Nel sito delle Poste italiane si legge: «… vennero utilizzati fino ad esaurimento i francobolli del Regno di Sardegna. Portavano l’effigie del Re Vittorio Emanuele II, diventato Vittorio Emanuele I Re d’Italia». È un errore, perché il re non volle cambiare la numerazione dinastica. Ed è più che documentato che il Regno delle Due Sicilie fu tragicamente conquistato, non essendoci colà alcuna voglia di unirsi ai piemontesi. In un altro capitolo si lascia intendere una presunta arretratezza del Regno delle Due Sicilie in campo postale, basandosi sui chilometri di strade ferrate e sulla presenza di briganti, dimenticando che: in Sicilia ci fu il primo telegrafo ad asta d’Italia, il primo telegrafo sottomarino d’Europa fu quello tra Reggio e Messina, meridionali furono il primo telegrafo elettrico, la prima linea regolare di diligenze e la prima convenzione postale marittima d’Italia. Quanto al brigantaggio, fu un prodotto dell’unificazione italiana: prima era stato della stessa portata degli altri Paesi.
Pietro Fucile
Caro Fucile, Spero che il sito delle Poste corregga rapidamente
l’errore. Il gesto che Vittorio Emanuele, per orgoglio dinastico,
rifiutò di fare, fu compiuto da Umberto che nel 1878, alla morte del
padre, accettò di essere il primo del suo nome.

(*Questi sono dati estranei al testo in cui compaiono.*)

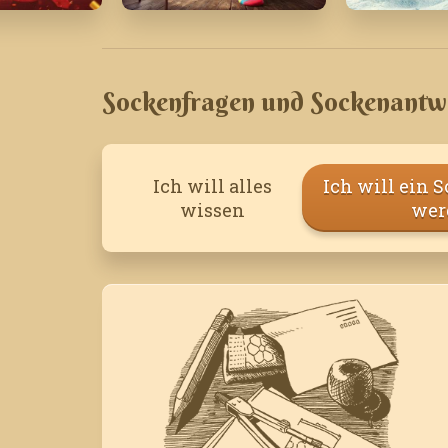
'22
Juli '26
Januar '21
Sockenfragen und Sockenantw
Ich will alles
Ich will ein 
wissen
wer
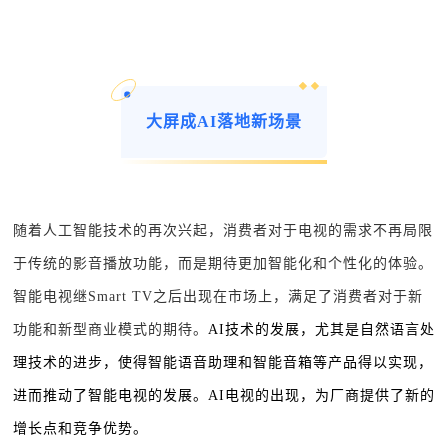
大屏成AI落地新场景
随着人工智能技术的再次兴起，消费者对于电视的需求不再局限
于传统的影音播放功能，而是期待更加智能化和个性化的体验。
智能电视继Smart TV之后出现在市场上，满足了消费者对于新
功能和新型商业模式的期待。
AI技术的发展，尤其是自然语言处
理技术的进步，使得智能语音助理和智能音箱等产品得以实现，
进而推动了智能电视的发展。AI电视的出现，为厂商提供了新的
增长点和竞争优势。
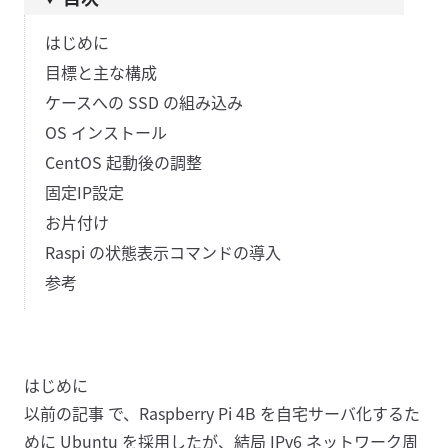
はじめに
目標と主な構成
ケースへの SSD の組み込み
OS インストール
CentOS 起動後の調整
固定IP設定
お片付け
Raspi の状態表示コマンドの導入
参考
はじめに
以前の記事
で、Raspberry Pi 4B を自宅サーバ化するた
めに Ubuntu を採用したが、結局 IPv6 ネットワーク周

Vedo tuttavia che anche lei, nel segnalare l’errore delle Poste
italiane, commette quello di rappresentare il Regno delle due Sicilie
come uno Stato moderno e progredito, rozzamente conquistato dalla
soldataglia piemontese e dalle teste calde di Garibaldi. È certamente
vero che le descrizioni del Regno borbonico furono per molto tempo,
prima e dopo il suo collasso, parziali e tendenziose.
Rispecchiavano la filosofia politica dei vincitori, i pregiudizi dei
liberali inglesi e i sentimenti dei molti esuli meridionali che erano
stati costretti ad abbandonare il loro Paese durante il regno di
Ferdinando II. Ma vi sono stati da allora studi importanti che hanno
esaminato attentamente lo stato delle finanze del regno meridionale alla
vigilia del suo collasso.
Uno dei migliori è probabilmente quello di Ruggero Moscati su «La fine
del regno di Napoli», apparso nel 1960 presso l’editore Le Monnier.
Moscati era napoletano, aveva studiato nell’università della sua città
con Michelangelo Schipa, aveva insegnato a Messina e a Roma, e fu negli
ultimi anni della sua vita presidente della Commissione per la
pubblicazione dei documenti diplomatici italiani. Era certamente
risorgimentale e unitario, nello spirito di altri intellettuali
meridionali da Benedetto Croce a Giustino Fortunato. Ma riconobbe che
Ferdinando II, dopo il 1848, lanciò un programma di modernizzazione del
Paese e fece «notevolissimi sforzi in vasti settori, soprattutto in
quelli della bonifica, della viabilità, dei lavori pubblici, del
riattamento dei porti, della introduzione del telegrafo». Nacquero così
due zone industriali concentrate intorno a Napoli e a Salerno.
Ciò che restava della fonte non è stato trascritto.